United States-based investment firm Artisan Partners, headquartered in Milwaukee, Wisconsin, announced on June 8, 2025, that it will liquidate its China-focused investment portfolio by the end of the month. The decision comes amid growing geopolitical tensions between the U.S. and China, along with a challenging market backdrop. Artisan’s China post-venture strategy fund—valued at $113 million as of April—focused on small and mid-cap Chinese firms. Although the portfolio is being wound down, the company confirmed its Hong Kong office will remain operational. The move reflects a broader retreat by Western firms from China, with increasing U.S. restrictions on investing in sensitive Chinese tech sectors.


U.S.-based global investment management firm Artisan Partners, headquartered in Milwaukee, Wisconsin, has announced that it will wind down its China-focused investment portfolio by the end of June 2025. The move underscores rising investor concern over deepening geopolitical rifts between the United States and China, alongside increasingly volatile economic conditions in the region.

According to a company spokesperson, “This decision comes amid an increasingly uncertain geopolitical environment and a persistently challenging economic and market backdrop, which have put significant pressure on flows across dedicated China strategies.”

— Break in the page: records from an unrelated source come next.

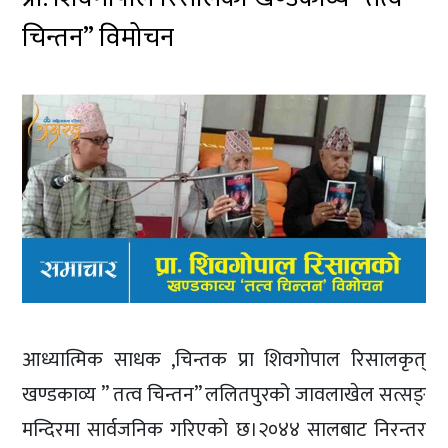
चिन्तन” विमोचन
आध्यात्मिक साधक ,चिन्तक प्रा शिवगोपाल रिसालकृत्
खण्डकाव्य ” तत्व चिन्तन” ललितपुरको जावलाखेल सत्सङ्
मन्दिरमा सार्वजनिक गरिएको छ।२०४४ सालबाट निरन्तर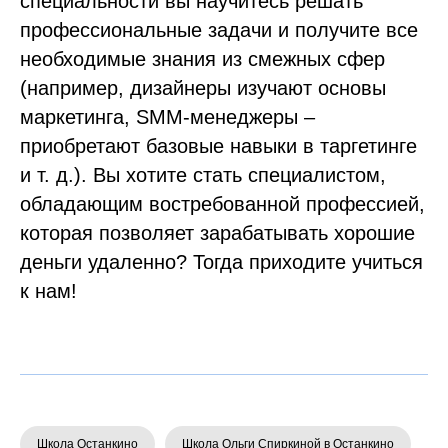
специальности вы научитесь решать
профессиональные задачи и получите все
необходимые знания из смежных сфер
(например, дизайнеры изучают основы
маркетинга, SMM-менеджеры –
приобретают базовые навыки в таргетинге
и т. д.). Вы хотите стать специалистом,
обладающим востребованной профессией,
которая позволяет зарабатывать хорошие
деньги удаленно? Тогда приходите учиться
к нам!
Школа Останкино
Школа Ольги Спиркиной в Останкино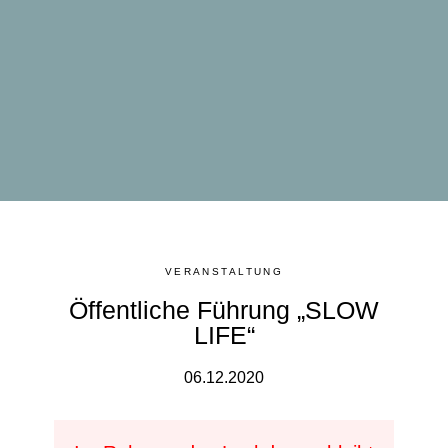
VERANSTALTUNG
Öffentliche Führung „SLOW
LIFE“
06.12.2020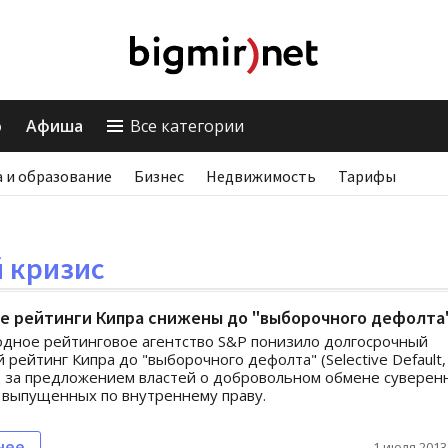
о
Афиша
Все категории
 и образование
Бизнес
Недвижимость
Тарифы
 кризис
е рейтинги Кипра снижены до "выборочного дефолта
дное рейтинговое агентство S&P понизило долгосрочный
 рейтинг Кипра до "выборочного дефолта" (Selective Default,
д за предложением властей о добровольном обмене суверен
 выпущенных по внутреннему праву.
нее
1 июля 2013,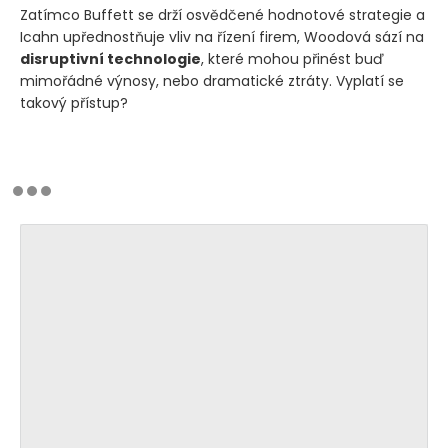
Zatímco Buffett se drží osvědčené hodnotové strategie a
Icahn upřednostňuje vliv na řízení firem, Woodová sází na
disruptivní technologie
, které mohou přinést buď
mimořádné výnosy, nebo dramatické ztráty. Vyplatí se
takový přístup?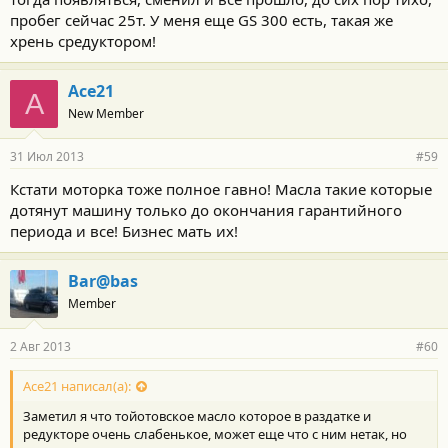
пробег сейчас 25т. У меня еще GS 300 есть, такая же
хрень средуктором!
Ace21
A
New Member
31 Июл 2013
#59
Кстати моторка тоже полное гавно! Масла такие которые
дотянут машину только до окончания гарантийного
периода и все! Бизнес мать их!
Bar@bas
Member
2 Авг 2013
#60
Ace21 написал(а):
Заметил я что тойотовское масло которое в раздатке и
редукторе очень слабенькое, может еще что с ним нетак, но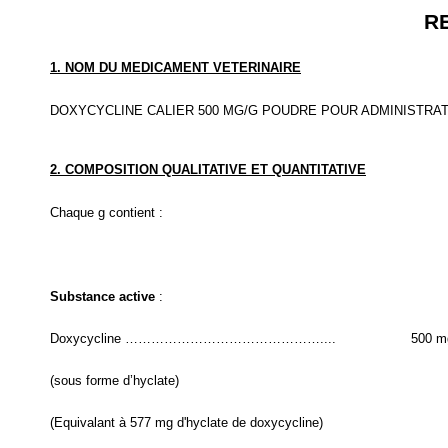
R
1. NOM DU MEDICAMENT VETERINAIRE
DOXYCYCLINE CALIER 500 MG/G POUDRE POUR ADMINISTRAT
2. COMPOSITION QUALITATIVE ET QUANTITATIVE
Chaque g contient :
Substance active
:
Doxycycline ………………………………………....
500 m
(sous forme d’hyclate)
(Equivalant à 577 mg d'hyclate de doxycycline)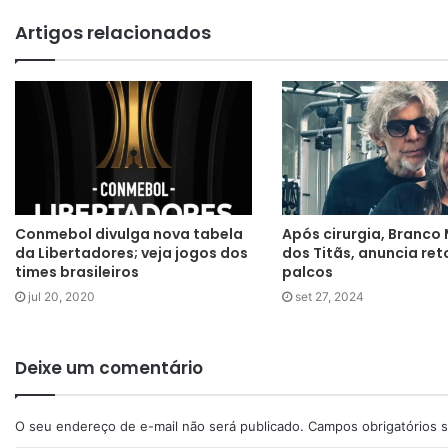
Artigos relacionados
Conmebol divulga nova tabela
Após cirurgia, Branco 
da Libertadores; veja jogos dos
dos Titãs, anuncia re
times brasileiros
palcos
jul 20, 2020
set 27, 2024
Deixe um comentário
O seu endereço de e-mail não será publicado.
Campos obrigatórios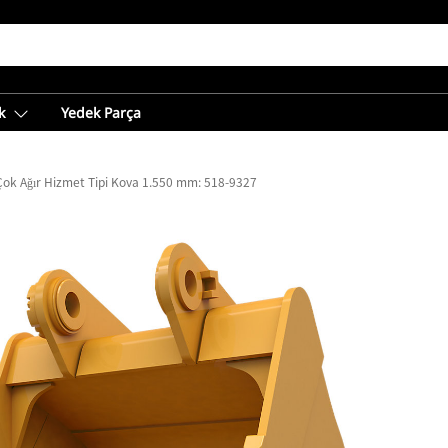
k
Yedek Parça
Çok Ağır Hizmet Tipi Kova 1.550 mm: 518-9327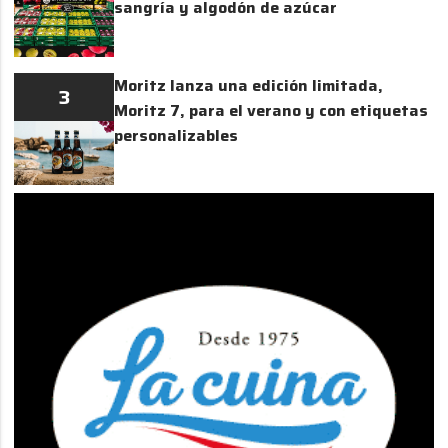
sangría y algodón de azúcar
Moritz lanza una edición limitada,
3
Moritz 7, para el verano y con etiquetas
personalizables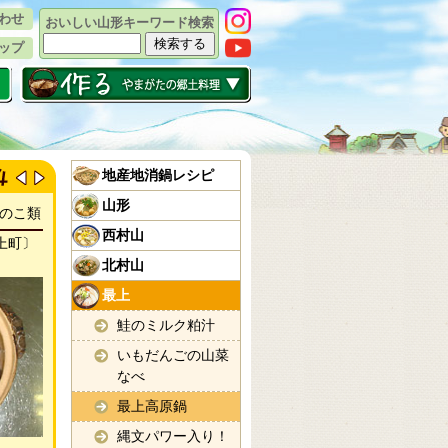
わせ
おいしい山形キーワード検索
ップ
地産地消鍋レシピ
山形
のこ類
西村山
上町〕
北村山
最上
鮭のミルク粕汁
いもだんごの山菜
なべ
最上高原鍋
縄文パワー入り！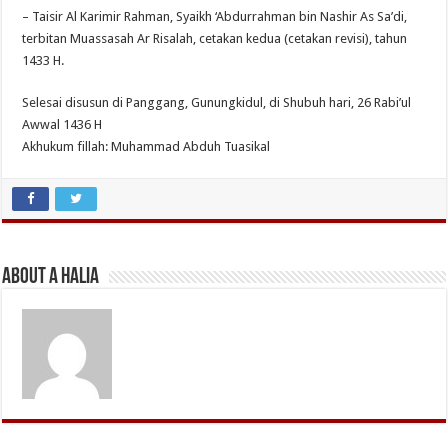
– Taisir Al Karimir Rahman, Syaikh ‘Abdurrahman bin Nashir As Sa’di,
terbitan Muassasah Ar Risalah, cetakan kedua (cetakan revisi), tahun
1433 H.
Selesai disusun di Panggang, Gunungkidul, di Shubuh hari, 26 Rabi’ul
Awwal 1436 H
Akhukum fillah: Muhammad Abduh Tuasikal
About A Halia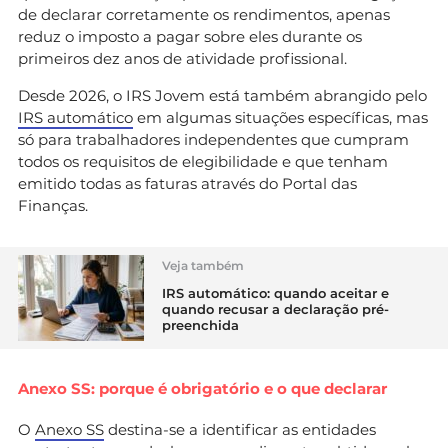
de declarar corretamente os rendimentos, apenas
reduz o imposto a pagar sobre eles durante os
primeiros dez anos de atividade profissional.
Desde 2026, o IRS Jovem está também abrangido pelo
IRS automático
em algumas situações específicas, mas
só para trabalhadores independentes que cumpram
todos os requisitos de elegibilidade e que tenham
emitido todas as faturas através do Portal das
Finanças.
Veja também
IRS automático: quando aceitar e
quando recusar a declaração pré-
preenchida
Anexo SS: porque é obrigatório e o que declarar
O
Anexo SS
destina-se a identificar as entidades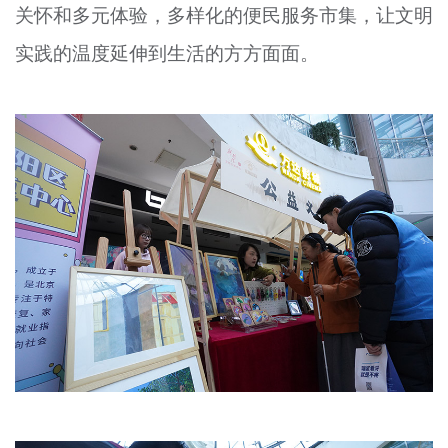
关怀和多元体验，多样化的便民服务市集，让文明
实践的温度延伸到生活的方方面面。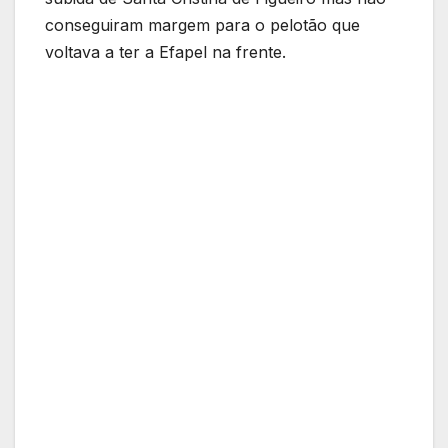
conseguiram margem para o pelotão que
voltava a ter a Efapel na frente.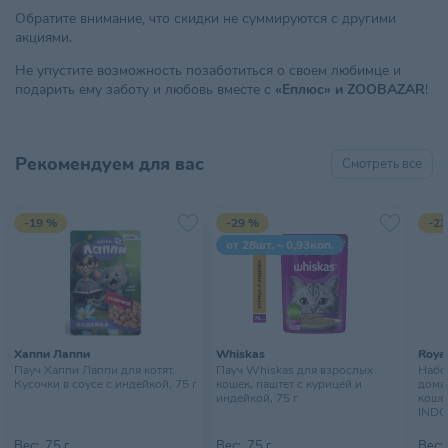
Обратите внимание, что скидки не суммируются с другими
акциями.
Не упустите возможность позаботиться о своем любимце и
подарить ему заботу и любовь вместе с
«Еплюс» и ZOOBAZAR
!
Рекомендуем для вас
Смотреть все
-19 %
-29 %
-23
от 28шт. – 0,93коп.
Хаппи Лаппи
Whiskas
Royal
Пауч Хаппи Лаппи для котят.
Пауч Whiskas для взрослых
Набор
Кусочки в соусе с индейкой, 75 г
кошек, паштет с курицей и
дома
индейкой, 75 г
кошек
INDO
10х85
Вес:
75 г
Вес:
75 г
Вес: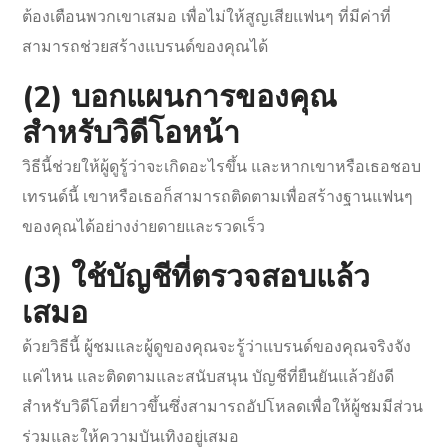
ต้องเตือนพวกเขาเสมอ เพื่อไม่ให้สูญเสียแฟนๆ ที่มีค่าที่
สามารถช่วยสร้างแบรนด์ของคุณได้
(2) บอกแผนการของคุณ
สำหรับวิดีโอหน้า
วิธีนี้ช่วยให้ผู้ดูรู้ว่าจะเกิดอะไรขึ้น และหากเขาหรือเธอชอบ
เทรนด์นี้ เขาหรือเธอก็สามารถติดตามเพื่อสร้างฐานแฟนๆ
ของคุณได้อย่างง่ายดายและรวดเร็ว
(3) ใช้บัญชีที่ตรวจสอบแล้ว
เสมอ
ด้วยวิธีนี้ ผู้ชมและผู้ดูของคุณจะรู้ว่าแบรนด์ของคุณจริงจัง
แค่ไหน และติดตามและสนับสนุน บัญชีที่ยืนยันแล้วยังดี
สำหรับวิดีโอที่ยาวขึ้นซึ่งสามารถอัปโหลดเพื่อให้ผู้ชมมีส่วน
ร่วมและให้ความบันเทิงอยู่เสมอ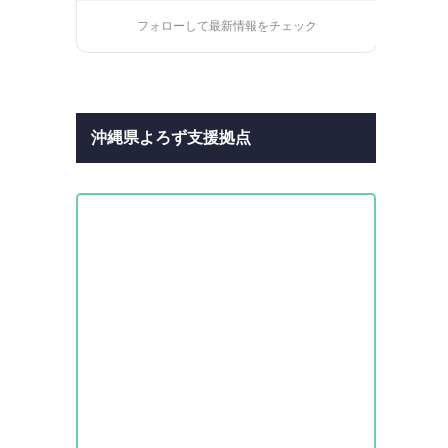
フォローして最新情報をチェック
沖縄県よろず支援拠点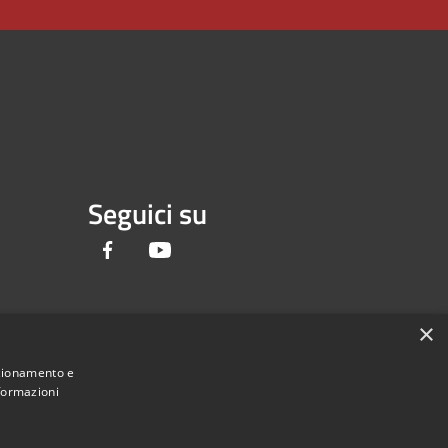
Seguici su
Facebook
Youtube
×
nzionamento e
nformazioni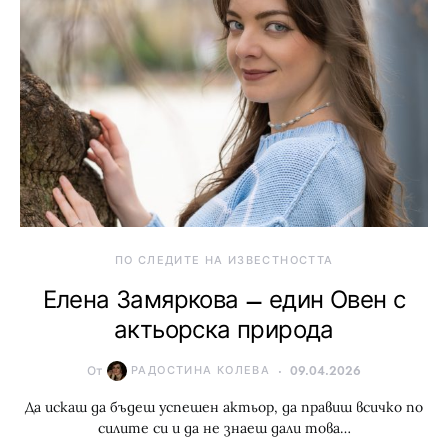
ПО СЛЕДИТЕ НА ИЗВЕСТНОСТТА
Елена Замяркова – един Овен с
актьорска природа
От
РАДОСТИНА КОЛЕВА
09.04.2026
Да искаш да бъдеш успешен актьор, да правиш всичко по
силите си и да не знаеш дали това…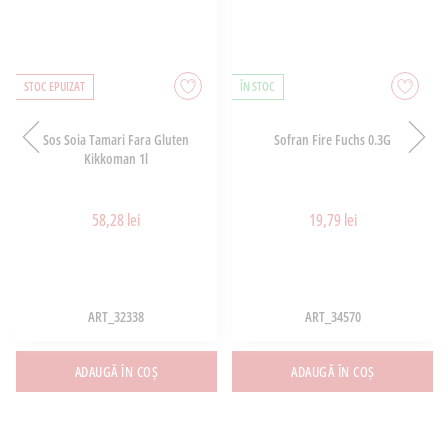
STOC EPUIZAT
ÎN STOC
Sos Soia Tamari Fara Gluten
Sofran Fire Fuchs 0.3G
Kikkoman 1l
58,28 lei
19,79 lei
ART_32338
ART_34570
ADAUGĂ ÎN COȘ
ADAUGĂ ÎN COȘ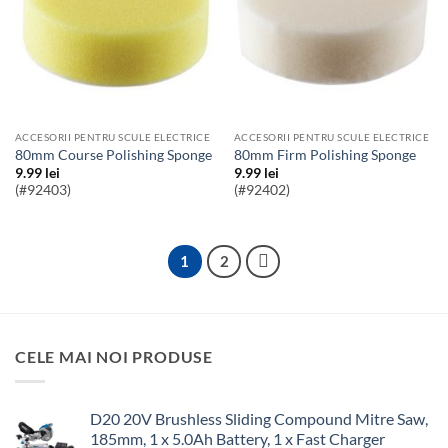
ACCESORII PENTRU SCULE ELECTRICE
ACCESORII PENTRU SCULE ELECTRICE
80mm Course Polishing Sponge
80mm Firm Polishing Sponge
9.99
lei
9.99
lei
(#92403)
(#92402)
1
2
CELE MAI NOI PRODUSE
D20 20V Brushless Sliding Compound Mitre Saw,
185mm, 1 x 5.0Ah Battery, 1 x Fast Charger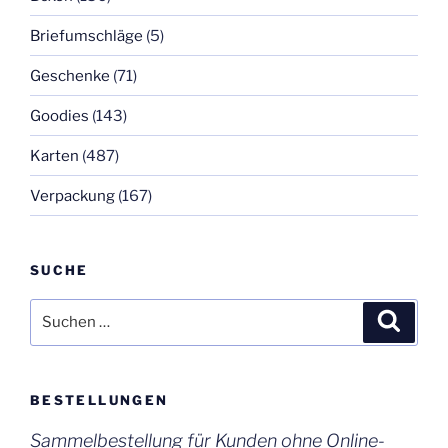
Briefumschläge
(5)
Geschenke
(71)
Goodies
(143)
Karten
(487)
Verpackung
(167)
SUCHE
Suchen
Suche
nach:
BESTELLUNGEN
Sammelbestellung für Kunden ohne Online-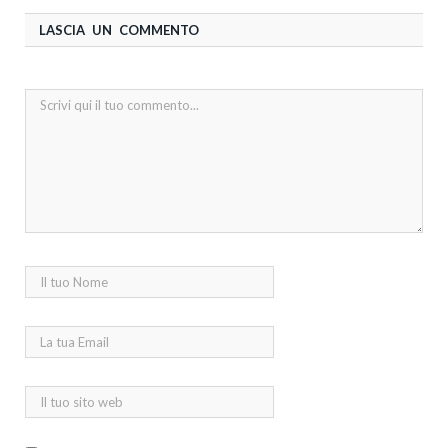
LASCIA UN COMMENTO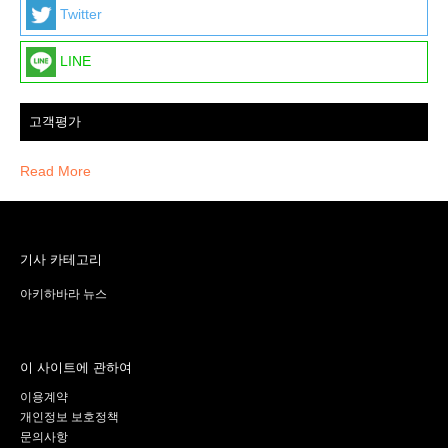
Twitter
LINE
고객평가
Read More
기사 카테고리
아키하바라 뉴스
이 사이트에 관하여
이용계약
개인정보 보호정책
문의사항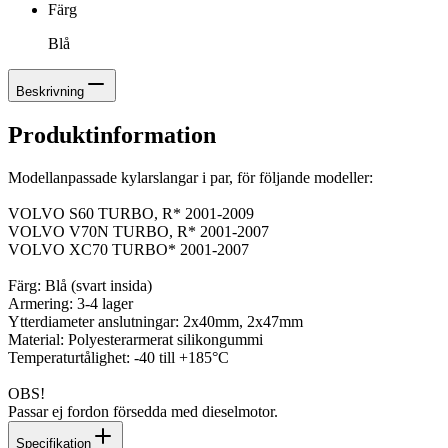
Färg
Blå
Beskrivning
Produktinformation
Modellanpassade kylarslangar i par, för följande modeller:
VOLVO S60 TURBO, R* 2001-2009
VOLVO V70N TURBO, R* 2001-2007
VOLVO XC70 TURBO* 2001-2007
Färg: Blå (svart insida)
Armering: 3-4 lager
Ytterdiameter anslutningar: 2x40mm, 2x47mm
Material: Polyesterarmerat silikongummi
Temperaturtålighet: -40 till +185°C
OBS!
Passar ej fordon försedda med dieselmotor.
Specifikation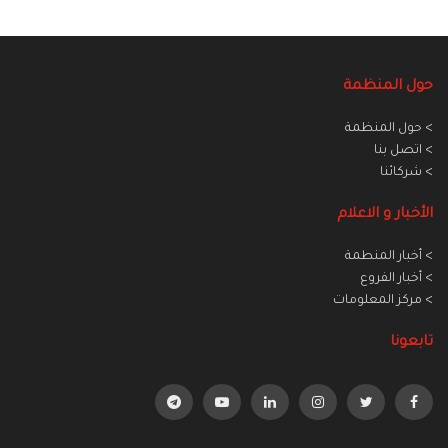
حول المنظمة
> حول المنظمة
> اتصل بنا
> شركائنا
الأخبار و الاعلام
> أخبار المنطمة
> أخبار الفروع
> مركز المعلومات
تابعونا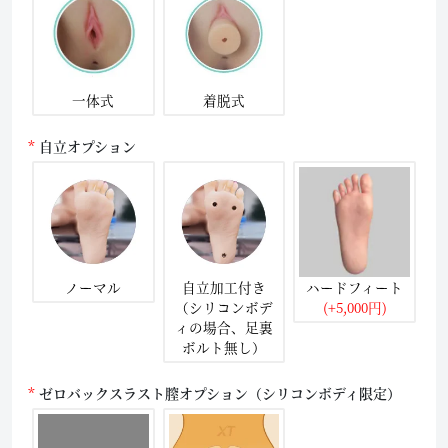
一体式
着脱式
自立オプション
ノーマル
自立加工付き
ハードフィート
（シリコンボデ
(+5,000円)
ィの場合、足裏
ボルト無し）
ゼロバックスラスト膣オプション（シリコンボディ限定）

The firm’s China post-venture strategy, which focused on small- and mid-cap public and private companies in China, had $113 million in assets under management as of April 2025. Artisan began winding down the portfolio earlier this year and posted a net loss of 10.4% since its inception in March 2021.

Despite the liquidation, Artisan Partners confirmed that its Hong Kong office will remain operational, retaining its investment and trading teams. However, two sources familiar with the matter told Reuters that the Hong Kong-based team handling the Greater China strategy is being disbanded.

Artisan’s exit reflects a broader shift in sentiment among Western asset managers, who are increasingly wary of Chinese investments due to growing U.S. scrutiny of capital flows into China, especially in sensitive sectors like semiconductors, AI, and quantum computing. The U.S. government has also restricted investments in companies on its sanctions list, including Chinese battery giant CATL, which faced barriers in its recent $4.6 billion Hong Kong IPO.

Portfolio manager Tiffany Hsiao commented in April via a client letter on the Artisan Partners website, “The largest risks for investing in China will continue to be geopolitics and domestic policy overshoots.”

Founded in 1994, Artisan Partners manages a diverse range of global investment strategies across various asset classes. The firm also operates offices in London, Dublin, Singapore, and Sydney, in addition to its U.S. and Hong Kong locations.

The move adds to a growing list of international firms downsizing or leaving China and Hong Kong. For instance, Ontario Teachers’ Pension Plan, Canada’s third-largest pension fund, announced the closure of its Hong Kong office in March 2025.

As the U.S.–China investment environment grows increasingly fraught, Artisan Partners’ retreat may signal a continued pullback by global capital from Chinese markets.